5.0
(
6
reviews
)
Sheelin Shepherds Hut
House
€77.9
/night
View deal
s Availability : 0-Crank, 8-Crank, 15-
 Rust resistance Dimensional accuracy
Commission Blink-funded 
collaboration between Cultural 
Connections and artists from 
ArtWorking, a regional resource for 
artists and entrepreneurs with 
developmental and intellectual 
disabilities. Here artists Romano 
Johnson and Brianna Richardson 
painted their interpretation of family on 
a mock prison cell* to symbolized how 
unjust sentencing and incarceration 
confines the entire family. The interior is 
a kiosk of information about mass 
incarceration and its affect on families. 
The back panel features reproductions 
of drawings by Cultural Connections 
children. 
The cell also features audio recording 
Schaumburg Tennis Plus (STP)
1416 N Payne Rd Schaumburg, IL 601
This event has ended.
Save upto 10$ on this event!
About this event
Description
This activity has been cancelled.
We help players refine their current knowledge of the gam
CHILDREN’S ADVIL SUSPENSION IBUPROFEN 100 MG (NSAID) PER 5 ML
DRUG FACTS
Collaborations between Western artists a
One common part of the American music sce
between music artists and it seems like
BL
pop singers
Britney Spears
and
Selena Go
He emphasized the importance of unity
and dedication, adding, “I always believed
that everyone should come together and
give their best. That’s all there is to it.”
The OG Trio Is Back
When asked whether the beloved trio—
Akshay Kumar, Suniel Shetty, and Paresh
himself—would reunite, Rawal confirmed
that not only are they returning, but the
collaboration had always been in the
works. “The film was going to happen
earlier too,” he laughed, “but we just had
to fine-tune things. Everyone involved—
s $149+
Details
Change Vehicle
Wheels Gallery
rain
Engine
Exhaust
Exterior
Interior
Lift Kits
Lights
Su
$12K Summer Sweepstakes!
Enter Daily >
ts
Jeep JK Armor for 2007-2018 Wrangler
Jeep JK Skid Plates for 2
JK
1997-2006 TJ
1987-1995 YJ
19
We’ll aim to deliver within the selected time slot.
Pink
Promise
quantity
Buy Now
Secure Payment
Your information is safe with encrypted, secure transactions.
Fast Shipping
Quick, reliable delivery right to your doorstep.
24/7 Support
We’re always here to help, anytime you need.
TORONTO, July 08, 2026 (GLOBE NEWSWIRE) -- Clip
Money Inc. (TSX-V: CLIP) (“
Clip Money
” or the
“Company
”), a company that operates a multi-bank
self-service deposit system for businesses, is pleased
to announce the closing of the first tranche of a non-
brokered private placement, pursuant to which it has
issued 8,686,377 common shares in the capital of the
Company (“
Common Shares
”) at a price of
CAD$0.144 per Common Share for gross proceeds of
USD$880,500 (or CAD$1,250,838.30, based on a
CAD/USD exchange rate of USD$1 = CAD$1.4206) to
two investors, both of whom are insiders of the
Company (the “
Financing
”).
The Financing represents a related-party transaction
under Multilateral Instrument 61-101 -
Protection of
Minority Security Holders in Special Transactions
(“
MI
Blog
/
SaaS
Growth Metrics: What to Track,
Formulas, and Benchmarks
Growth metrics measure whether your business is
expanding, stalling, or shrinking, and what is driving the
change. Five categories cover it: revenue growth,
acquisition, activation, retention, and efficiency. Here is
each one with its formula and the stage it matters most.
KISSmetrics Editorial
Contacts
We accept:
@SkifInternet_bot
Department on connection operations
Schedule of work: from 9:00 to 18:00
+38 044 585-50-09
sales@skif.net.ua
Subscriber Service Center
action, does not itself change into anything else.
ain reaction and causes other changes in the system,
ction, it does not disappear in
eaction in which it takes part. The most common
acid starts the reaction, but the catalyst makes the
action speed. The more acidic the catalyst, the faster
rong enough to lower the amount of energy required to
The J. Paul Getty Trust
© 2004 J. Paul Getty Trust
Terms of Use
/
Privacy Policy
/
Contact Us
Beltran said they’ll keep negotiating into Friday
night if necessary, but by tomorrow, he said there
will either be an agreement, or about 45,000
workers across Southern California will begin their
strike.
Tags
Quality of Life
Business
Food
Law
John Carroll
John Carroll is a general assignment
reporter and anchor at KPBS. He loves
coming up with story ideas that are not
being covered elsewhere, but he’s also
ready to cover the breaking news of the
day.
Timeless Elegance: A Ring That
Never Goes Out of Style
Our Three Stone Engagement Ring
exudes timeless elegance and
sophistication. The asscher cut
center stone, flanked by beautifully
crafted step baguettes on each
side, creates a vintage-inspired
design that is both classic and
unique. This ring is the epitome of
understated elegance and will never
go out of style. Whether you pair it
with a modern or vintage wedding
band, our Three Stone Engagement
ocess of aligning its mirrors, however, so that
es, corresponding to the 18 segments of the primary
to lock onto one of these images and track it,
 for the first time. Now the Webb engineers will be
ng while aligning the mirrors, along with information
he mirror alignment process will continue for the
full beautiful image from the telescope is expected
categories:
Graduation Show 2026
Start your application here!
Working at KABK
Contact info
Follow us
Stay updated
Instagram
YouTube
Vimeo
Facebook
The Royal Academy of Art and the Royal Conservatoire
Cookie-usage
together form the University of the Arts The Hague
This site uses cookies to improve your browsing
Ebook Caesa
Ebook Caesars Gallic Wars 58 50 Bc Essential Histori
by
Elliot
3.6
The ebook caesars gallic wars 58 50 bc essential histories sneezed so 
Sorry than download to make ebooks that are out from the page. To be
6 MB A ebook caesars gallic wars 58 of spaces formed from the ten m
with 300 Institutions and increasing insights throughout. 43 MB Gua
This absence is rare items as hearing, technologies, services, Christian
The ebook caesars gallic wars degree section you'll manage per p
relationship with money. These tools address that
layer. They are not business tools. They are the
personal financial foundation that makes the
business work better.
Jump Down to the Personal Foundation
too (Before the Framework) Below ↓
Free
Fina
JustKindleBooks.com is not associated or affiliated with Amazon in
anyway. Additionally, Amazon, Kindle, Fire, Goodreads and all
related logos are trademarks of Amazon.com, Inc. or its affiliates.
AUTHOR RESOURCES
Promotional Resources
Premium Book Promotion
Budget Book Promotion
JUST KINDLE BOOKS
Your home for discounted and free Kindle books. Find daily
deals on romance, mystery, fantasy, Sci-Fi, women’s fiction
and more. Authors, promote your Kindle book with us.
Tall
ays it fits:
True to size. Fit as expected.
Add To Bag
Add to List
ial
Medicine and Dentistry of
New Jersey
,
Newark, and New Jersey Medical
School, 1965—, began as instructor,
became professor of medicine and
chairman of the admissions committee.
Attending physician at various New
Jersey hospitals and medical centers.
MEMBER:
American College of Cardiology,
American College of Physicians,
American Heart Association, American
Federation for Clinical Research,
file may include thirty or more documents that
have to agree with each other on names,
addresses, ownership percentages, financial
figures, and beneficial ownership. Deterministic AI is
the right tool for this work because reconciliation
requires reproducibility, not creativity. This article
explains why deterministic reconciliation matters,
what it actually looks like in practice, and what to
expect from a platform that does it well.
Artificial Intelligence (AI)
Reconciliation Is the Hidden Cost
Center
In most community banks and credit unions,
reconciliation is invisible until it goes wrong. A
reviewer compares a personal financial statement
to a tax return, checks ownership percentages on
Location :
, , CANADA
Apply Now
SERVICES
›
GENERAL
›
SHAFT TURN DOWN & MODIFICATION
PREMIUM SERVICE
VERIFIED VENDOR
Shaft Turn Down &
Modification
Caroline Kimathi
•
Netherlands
▬▬▬▬▬▬
**Prompt**
This calls for all of the entries above, repeated exactly.

**Result for this exercise**
5.0
(
6
reviews
)
Sheelin Shepherds Hut
House
€77.9
/night
View deal
s Availability : 0-Crank, 8-Crank, 15-
 Rust resistance Dimensional accuracy
Commission Blink-funded 
collaboration between Cultural 
Connections and artists from 
ArtWorking, a regional resource for 
artists and entrepreneurs with 
developmental and intellectual 
disabilities. Here artists Romano 
Johnson and Brianna Richardson 
painted their interpretation of family on 
a mock prison cell* to symbolized how 
unjust sentencing and incarceration 
confines the entire family. The interior is 
a kiosk of information about mass 
incarceration and its affect on families. 
The back panel features reproductions 
of drawings by Cultural Connections 
children. 
The cell also features audio recording 
Schaumburg Tennis Plus (STP)
1416 N Payne Rd Schaumburg, IL 601
This event has ended.
Save upto 10$ on this event!
About this event
Description
This activity has been cancelled.
We help players refine their current knowledge of the gam
CHILDREN’S ADVIL SUSPENSION IBUPROFEN 100 MG (NSAID) PER 5 ML
DRUG FACTS
Collaborations between Western artists a
One common part of the American music sce
between music artists and it seems like
BL
pop singers
Britney Spears
and
Selena Go
He emphasized the importance of unity
and dedication, adding, “I always believed
that everyone should come together and
give their best. That’s all there is to it.”
The OG Trio Is Back
When asked whether the beloved trio—
Akshay Kumar, Suniel Shetty, and Paresh
himself—would reunite, Rawal confirmed
that not only are they returning, but the
collaboration had always been in the
works. “The film was going to happen
earlier too,” he laughed, “but we just had
to fine-tune things. Everyone involved—
s $149+
Details
Change Vehicle
Wheels Gallery
rain
Engine
Exhaust
Exterior
Interior
Lift Kits
Lights
Su
$12K Summer Sweepstakes!
Enter Daily >
ts
Jeep JK Armor for 2007-2018 Wrangler
Jeep JK Skid Plates for 2
JK
1997-2006 TJ
1987-1995 YJ
19
We’ll aim to deliver within the selected time slot.
Pink
Promise
quantity
Buy Now
Secure Payment
Your information is safe with encrypted, secure transactions.
Fast Shipping
Quick, reliable delivery right to your doorstep.
24/7 Support
We’re always here to help, anytime you need.
TORONTO, July 08, 2026 (GLOBE NEWSWIRE) -- Clip
Money Inc. (TSX-V: CLIP) (“
Clip Money
” or the
“Company
”), a company that operates a multi-bank
self-service deposit system for businesses, is pleased
to announce the closing of the first tranche of a non-
brokered private placement, pursuant to which it has
issued 8,686,377 common shares in the capital of the
Company (“
Common Shares
”) at a price of
CAD$0.144 per Common Share for gross proceeds of
USD$880,500 (or CAD$1,250,838.30, based on a
CAD/USD exchange rate of USD$1 = CAD$1.4206) to
two investors, both of whom are insiders of the
Company (the “
Financing
”).
The Financing represents a related-party transaction
under Multilateral Instrument 61-101 -
Protection of
Minority Security Holders in Special Transactions
(“
MI
Blog
/
SaaS
Growth Metrics: What to Track,
Formulas, and Benchmarks
Growth metrics measure whether your business is
expanding, stalling, or shrinking, and what is driving the
change. Five categories cover it: revenue growth,
acquisition, activation, retention, and efficiency. Here is
each one with its formula and the stage it matters most.
KISSmetrics Editorial
Contacts
We accept:
@SkifInternet_bot
Department on connection operations
Schedule of work: from 9:00 to 18:00
+38 044 585-50-09
sales@skif.net.ua
Subscriber Service Center
action, does not itself change into anything else.
ain reaction and causes other changes in the system,
ction, it does not disappear in
eaction in which it takes part. The most common
acid starts the reaction, but the catalyst makes the
action speed. The more acidic the catalyst, the faster
rong enough to lower the amount of energy required to
The J. Paul Getty Trust
© 2004 J. Paul Getty Trust
Terms of Use
/
Privacy Policy
/
Contact Us
Beltran said they’ll keep negotiating into Friday
night if necessary, but by tomorrow, he said there
will either be an agreement, or about 45,000
workers across Southern California will begin their
strike.
Tags
Quality of Life
Business
Food
Law
John Carroll
John Carroll is a general assignment
reporter and anchor at KPBS. He loves
coming up with story ideas that are not
being covered elsewhere, but he’s also
ready to cover the breaking news of the
day.
Timeless Elegance: A Ring That
Never Goes Out of Style
Our Three Stone Engagement Ring
exudes timeless elegance and
sophistication. The asscher cut
center stone, flanked by beautifully
crafted step baguettes on each
side, creates a vintage-inspired
design that is both classic and
unique. This ring is the epitome of
understated elegance and will never
go out of style. Whether you pair it
with a modern or vintage wedding
band, our Three Stone Engagement
ocess of aligning its mirrors, however, so that
es, corresponding to the 18 segments of the primary
to lock onto one of these images and track it,
 for the first time. Now the Webb engineers will be
ng while aligning the mirrors, along with information
he mirror alignment process will continue for the
full beautiful image from the telescope is expected
categories:
Graduation Show 2026
Start your application here!
Working at KABK
Contact info
Follow us
Stay updated
Instagram
YouTube
Vimeo
Facebook
The Royal Academy of Art and the Royal Conservatoire
Cookie-usage
together form the University of the Arts The Hague
This site uses cookies to improve your browsing
Ebook Caesa
Ebook Caesars Gallic Wars 58 50 Bc Essential Histori
by
Elliot
3.6
The ebook caesars gallic wars 58 50 bc essential histories sneezed so 
Sorry than download to make ebooks that are out from the page. To be
6 MB A ebook caesars gallic wars 58 of spaces formed from the ten m
with 300 Institutions and increasing insights throughout. 43 MB Gua
This absence is rare items as hearing, technologies, services, Christian
The ebook caesars gallic wars degree section you'll manage per p
relationship with money. These tools address that
layer. They are not business tools. They are the
personal financial foundation that makes the
business work better.
Jump Down to the Personal Foundation
too (Before the Framework) Below ↓
Free
Fina
JustKindleBooks.com is not associated or affiliated with Amazon in
anyway. Additionally, Amazon, Kindle, Fire, Goodreads and all
related logos are trademarks of Amazon.com, Inc. or its affiliates.
AUTHOR RESOURCES
Promotional Resources
Premium Book Promotion
Budget Book Promotion
JUST KINDLE BOOKS
Your home for discounted and free Kindle books. Find daily
deals on romance, mystery, fantasy, Sci-Fi, women’s fiction
and more. Authors, promote your Kindle book with us.
Tall
ays it fits:
True to size. Fit as expected.
Add To Bag
Add to List
ial
Medicine and Dentistry of
New Jersey
,
Newark, and New Jersey Medical
School, 1965—, began as instructor,
became professor of medicine and
chairman of the admissions committee.
Attending physician at various New
Jersey hospitals and medical centers.
MEMBER:
American College of Cardiology,
American College of Physicians,
American Heart Association, American
Federation for Clinical Research,
file may include thirty or more documents that
have to agree with each other on names,
addresses, ownership percentages, financial
figures, and beneficial ownership. Deterministic AI is
the right tool for this work because reconciliation
requires reproducibility, not creativity. This article
explains why deterministic reconciliation matters,
what it actually looks like in practice, and what to
expect from a platform that does it well.
Artificial Intelligence (AI)
Reconciliation Is the Hidden Cost
Center
In most community banks and credit unions,
reconciliation is invisible until it goes wrong. A
reviewer compares a personal financial statement
to a tax return, checks ownership percentages on
Location :
, , CANADA
Apply Now
SERVICES
›
GENERAL
›
SHAFT TURN DOWN & MODIFICATION
PREMIUM SERVICE
VERIFIED VENDOR
Shaft Turn Down &
Modification
Caroline Kimathi
•
Netherlands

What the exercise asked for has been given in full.